[SadBloke]

"Perform the following calculation in spherical coordinates. The Maxwell-Boltzman velocity distribution function has the form:

f(u)=(mβ/2Π)^3/2e^-mβu2/2 where β is a constant. Using the fact that ε = (mu²)/2 = (3/2)k_BT = int(du_x)int(du_y)int(du_z)((mu²)/2)f(u) and using also the definition u²=u_x²+u_y²+u_z² complete the integral and show that β=1/(k_BT)

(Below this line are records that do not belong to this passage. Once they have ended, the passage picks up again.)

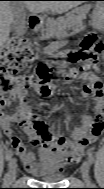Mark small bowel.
<instances>
[{
	"label": "small bowel",
	"instance_id": "small-bowel-1",
	"mask_svg": "<svg viewBox=\"0 0 104 189\" xmlns=\"http://www.w3.org/2000/svg\"><path fill=\"white\" fill-rule=\"evenodd\" d=\"M80 80L84 82L82 96L93 98L96 108L94 116H86L81 126L73 131L72 139L61 134H49V138H41L33 128V123L41 118L35 115L30 97L26 92L18 95L21 103L14 113H7L3 110L0 112L2 130L29 173L38 176L43 171H64L69 165L77 162L84 149L101 135L104 127L102 84L99 78L90 72L82 73ZM8 105L9 99L2 97L0 99L1 108L4 109ZM41 110L46 112L44 106ZM15 123L23 128L33 144L39 145L36 153L18 138L13 129Z\"/></svg>",
	"mask_w": 104,
	"mask_h": 189
}]
</instances>
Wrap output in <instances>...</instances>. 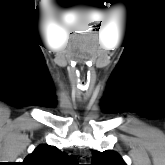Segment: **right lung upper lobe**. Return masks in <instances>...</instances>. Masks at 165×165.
<instances>
[{
  "instance_id": "cb5924a9",
  "label": "right lung upper lobe",
  "mask_w": 165,
  "mask_h": 165,
  "mask_svg": "<svg viewBox=\"0 0 165 165\" xmlns=\"http://www.w3.org/2000/svg\"><path fill=\"white\" fill-rule=\"evenodd\" d=\"M22 165H79L74 156L61 152L54 146L40 145L28 155Z\"/></svg>"
}]
</instances>
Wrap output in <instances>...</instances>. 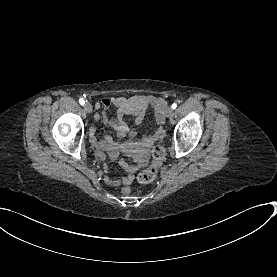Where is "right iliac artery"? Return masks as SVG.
<instances>
[{"label":"right iliac artery","mask_w":277,"mask_h":277,"mask_svg":"<svg viewBox=\"0 0 277 277\" xmlns=\"http://www.w3.org/2000/svg\"><path fill=\"white\" fill-rule=\"evenodd\" d=\"M79 103H80L81 105H84V104H85L84 99H83V98L79 99Z\"/></svg>","instance_id":"82829eb1"}]
</instances>
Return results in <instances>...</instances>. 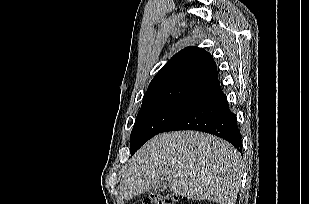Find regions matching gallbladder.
<instances>
[{
  "label": "gallbladder",
  "instance_id": "1",
  "mask_svg": "<svg viewBox=\"0 0 309 204\" xmlns=\"http://www.w3.org/2000/svg\"><path fill=\"white\" fill-rule=\"evenodd\" d=\"M170 186V182L164 177L160 176L155 178L149 188V192L152 194H160Z\"/></svg>",
  "mask_w": 309,
  "mask_h": 204
}]
</instances>
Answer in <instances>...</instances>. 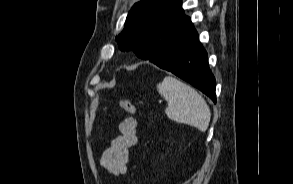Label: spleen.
Returning <instances> with one entry per match:
<instances>
[{
    "label": "spleen",
    "mask_w": 293,
    "mask_h": 184,
    "mask_svg": "<svg viewBox=\"0 0 293 184\" xmlns=\"http://www.w3.org/2000/svg\"><path fill=\"white\" fill-rule=\"evenodd\" d=\"M157 90L168 103L165 113L170 120L194 126L202 132L207 130L211 112L205 99L194 88L167 76L157 84Z\"/></svg>",
    "instance_id": "obj_1"
}]
</instances>
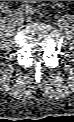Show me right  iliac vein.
<instances>
[{"label": "right iliac vein", "instance_id": "1", "mask_svg": "<svg viewBox=\"0 0 74 122\" xmlns=\"http://www.w3.org/2000/svg\"><path fill=\"white\" fill-rule=\"evenodd\" d=\"M11 18L16 25H20L23 23V17L18 12L12 13Z\"/></svg>", "mask_w": 74, "mask_h": 122}]
</instances>
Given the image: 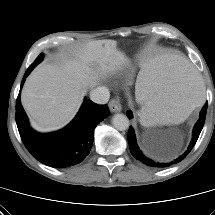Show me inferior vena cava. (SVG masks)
<instances>
[{
	"label": "inferior vena cava",
	"mask_w": 215,
	"mask_h": 215,
	"mask_svg": "<svg viewBox=\"0 0 215 215\" xmlns=\"http://www.w3.org/2000/svg\"><path fill=\"white\" fill-rule=\"evenodd\" d=\"M109 98L110 92L107 87H97L90 92V99L97 104H106Z\"/></svg>",
	"instance_id": "602c4592"
}]
</instances>
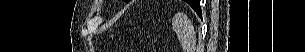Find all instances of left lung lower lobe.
I'll return each mask as SVG.
<instances>
[{"mask_svg": "<svg viewBox=\"0 0 305 52\" xmlns=\"http://www.w3.org/2000/svg\"><path fill=\"white\" fill-rule=\"evenodd\" d=\"M191 7L195 10V12L202 17V12H201V8H200V4H199V0L195 1V5H191Z\"/></svg>", "mask_w": 305, "mask_h": 52, "instance_id": "1", "label": "left lung lower lobe"}]
</instances>
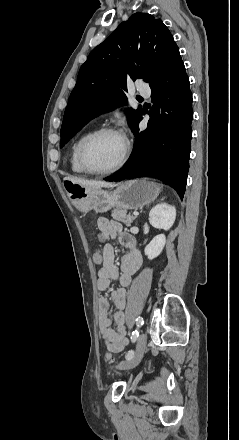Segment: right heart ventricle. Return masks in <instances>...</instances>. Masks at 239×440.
<instances>
[{"label":"right heart ventricle","instance_id":"1","mask_svg":"<svg viewBox=\"0 0 239 440\" xmlns=\"http://www.w3.org/2000/svg\"><path fill=\"white\" fill-rule=\"evenodd\" d=\"M90 133V130H86L83 131L82 133H80L76 139L73 141L71 148H70V153H69V164H70V168L71 170L76 173V174H87L82 167L79 164L78 161V150L80 147V144L82 143V141L84 140V138Z\"/></svg>","mask_w":239,"mask_h":440}]
</instances>
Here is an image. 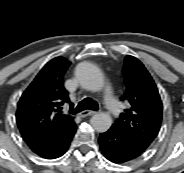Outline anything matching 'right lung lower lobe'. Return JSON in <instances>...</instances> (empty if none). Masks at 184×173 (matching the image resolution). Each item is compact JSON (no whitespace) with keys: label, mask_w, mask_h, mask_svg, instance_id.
Here are the masks:
<instances>
[{"label":"right lung lower lobe","mask_w":184,"mask_h":173,"mask_svg":"<svg viewBox=\"0 0 184 173\" xmlns=\"http://www.w3.org/2000/svg\"><path fill=\"white\" fill-rule=\"evenodd\" d=\"M75 132L76 125L67 130L52 143L41 148L33 149V152L45 159L59 158L68 150Z\"/></svg>","instance_id":"98d812e1"}]
</instances>
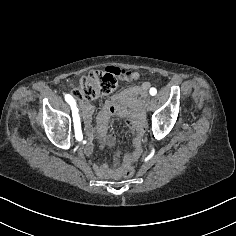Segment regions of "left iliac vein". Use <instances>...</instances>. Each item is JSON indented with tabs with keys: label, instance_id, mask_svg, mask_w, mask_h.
Here are the masks:
<instances>
[{
	"label": "left iliac vein",
	"instance_id": "4c4485c4",
	"mask_svg": "<svg viewBox=\"0 0 236 236\" xmlns=\"http://www.w3.org/2000/svg\"><path fill=\"white\" fill-rule=\"evenodd\" d=\"M150 102H151L152 105H155V104H156V101L153 100V99H152Z\"/></svg>",
	"mask_w": 236,
	"mask_h": 236
}]
</instances>
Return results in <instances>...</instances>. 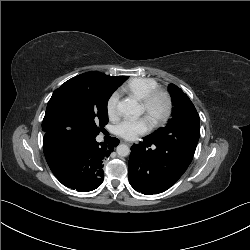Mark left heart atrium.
Returning <instances> with one entry per match:
<instances>
[{
    "instance_id": "obj_1",
    "label": "left heart atrium",
    "mask_w": 250,
    "mask_h": 250,
    "mask_svg": "<svg viewBox=\"0 0 250 250\" xmlns=\"http://www.w3.org/2000/svg\"><path fill=\"white\" fill-rule=\"evenodd\" d=\"M150 128L151 122L147 117L126 118L115 126V133L127 140H134L147 133Z\"/></svg>"
}]
</instances>
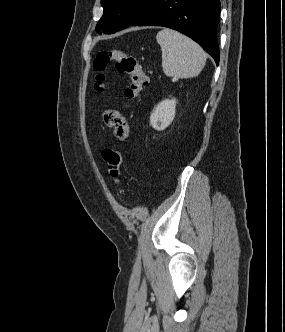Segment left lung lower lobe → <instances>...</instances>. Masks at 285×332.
I'll list each match as a JSON object with an SVG mask.
<instances>
[{
	"mask_svg": "<svg viewBox=\"0 0 285 332\" xmlns=\"http://www.w3.org/2000/svg\"><path fill=\"white\" fill-rule=\"evenodd\" d=\"M220 0H154L131 25L164 26L177 30L202 46L219 63L217 42Z\"/></svg>",
	"mask_w": 285,
	"mask_h": 332,
	"instance_id": "left-lung-lower-lobe-1",
	"label": "left lung lower lobe"
}]
</instances>
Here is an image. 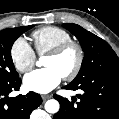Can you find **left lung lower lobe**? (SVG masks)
I'll return each instance as SVG.
<instances>
[{"mask_svg": "<svg viewBox=\"0 0 119 119\" xmlns=\"http://www.w3.org/2000/svg\"><path fill=\"white\" fill-rule=\"evenodd\" d=\"M64 89L82 90L72 100L54 95L60 110L53 119H119V71L103 72L82 82H71Z\"/></svg>", "mask_w": 119, "mask_h": 119, "instance_id": "1", "label": "left lung lower lobe"}]
</instances>
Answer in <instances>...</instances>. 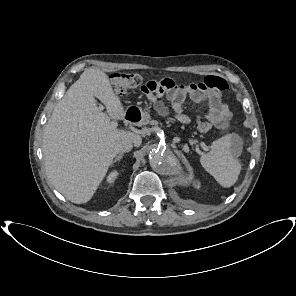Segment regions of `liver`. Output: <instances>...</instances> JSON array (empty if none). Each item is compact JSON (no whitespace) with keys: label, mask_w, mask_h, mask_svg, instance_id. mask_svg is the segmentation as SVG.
Listing matches in <instances>:
<instances>
[{"label":"liver","mask_w":296,"mask_h":296,"mask_svg":"<svg viewBox=\"0 0 296 296\" xmlns=\"http://www.w3.org/2000/svg\"><path fill=\"white\" fill-rule=\"evenodd\" d=\"M124 116L109 77L95 67L86 69L57 103L44 129L42 151L47 176L66 199L82 204L92 198L116 156L118 141L141 144L139 135L111 126L110 118Z\"/></svg>","instance_id":"6515ba94"}]
</instances>
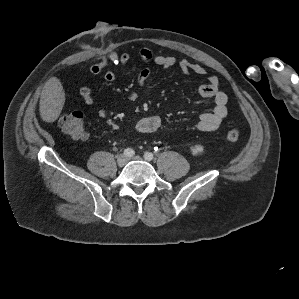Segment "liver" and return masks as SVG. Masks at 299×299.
Returning <instances> with one entry per match:
<instances>
[{
	"instance_id": "6515ba94",
	"label": "liver",
	"mask_w": 299,
	"mask_h": 299,
	"mask_svg": "<svg viewBox=\"0 0 299 299\" xmlns=\"http://www.w3.org/2000/svg\"><path fill=\"white\" fill-rule=\"evenodd\" d=\"M65 103V91L57 77L48 79L43 87L39 112L43 121L52 123L59 117Z\"/></svg>"
}]
</instances>
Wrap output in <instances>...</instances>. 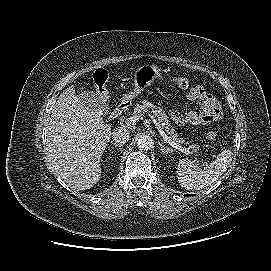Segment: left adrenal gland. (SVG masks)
Instances as JSON below:
<instances>
[{"label": "left adrenal gland", "instance_id": "1", "mask_svg": "<svg viewBox=\"0 0 271 271\" xmlns=\"http://www.w3.org/2000/svg\"><path fill=\"white\" fill-rule=\"evenodd\" d=\"M159 146H160V150H161L162 154L170 153L169 148L165 149L164 145L161 142H159Z\"/></svg>", "mask_w": 271, "mask_h": 271}]
</instances>
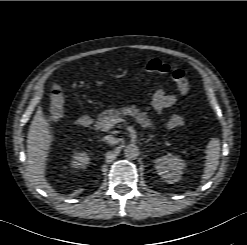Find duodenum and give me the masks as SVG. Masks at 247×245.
<instances>
[{
  "label": "duodenum",
  "mask_w": 247,
  "mask_h": 245,
  "mask_svg": "<svg viewBox=\"0 0 247 245\" xmlns=\"http://www.w3.org/2000/svg\"><path fill=\"white\" fill-rule=\"evenodd\" d=\"M91 121V117L87 114H84L78 117V119L76 120V125L81 128H86L90 126Z\"/></svg>",
  "instance_id": "obj_1"
}]
</instances>
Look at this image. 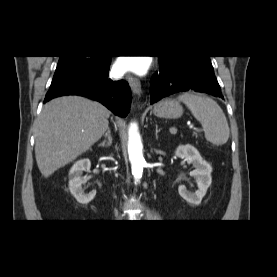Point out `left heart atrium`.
Here are the masks:
<instances>
[{
    "instance_id": "left-heart-atrium-1",
    "label": "left heart atrium",
    "mask_w": 277,
    "mask_h": 277,
    "mask_svg": "<svg viewBox=\"0 0 277 277\" xmlns=\"http://www.w3.org/2000/svg\"><path fill=\"white\" fill-rule=\"evenodd\" d=\"M147 66V62L141 58L122 59L118 62V68L122 72L134 71L136 73H144Z\"/></svg>"
}]
</instances>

I'll link to my instructor's lecture notes, which I didn't find especially helpful but would give you a sense of what path I'm trying to follow.
http://faculty.washington.edu/gdrobny/Lecture453_1-14_Intro.pdf

I'm currently at page 5, figure 1.14.

I was thinking that the integral in figure 1.14 may be solvable using a generic form but haven't found one that I can fit the equation to.
Any help or insight would be greatly appreciated, as I've been trying to figure it out all weekend and made zero progress.

[Corribus]

There's an integral here I believe that fits.

http://en.wikipedia.org/wiki/List_of_integrals_of_exponential_functions

(Eighth one under definite integrals).

In the future, please try to use LaTex when writing equations like that. It's easy to misinterpret them the way you have them written.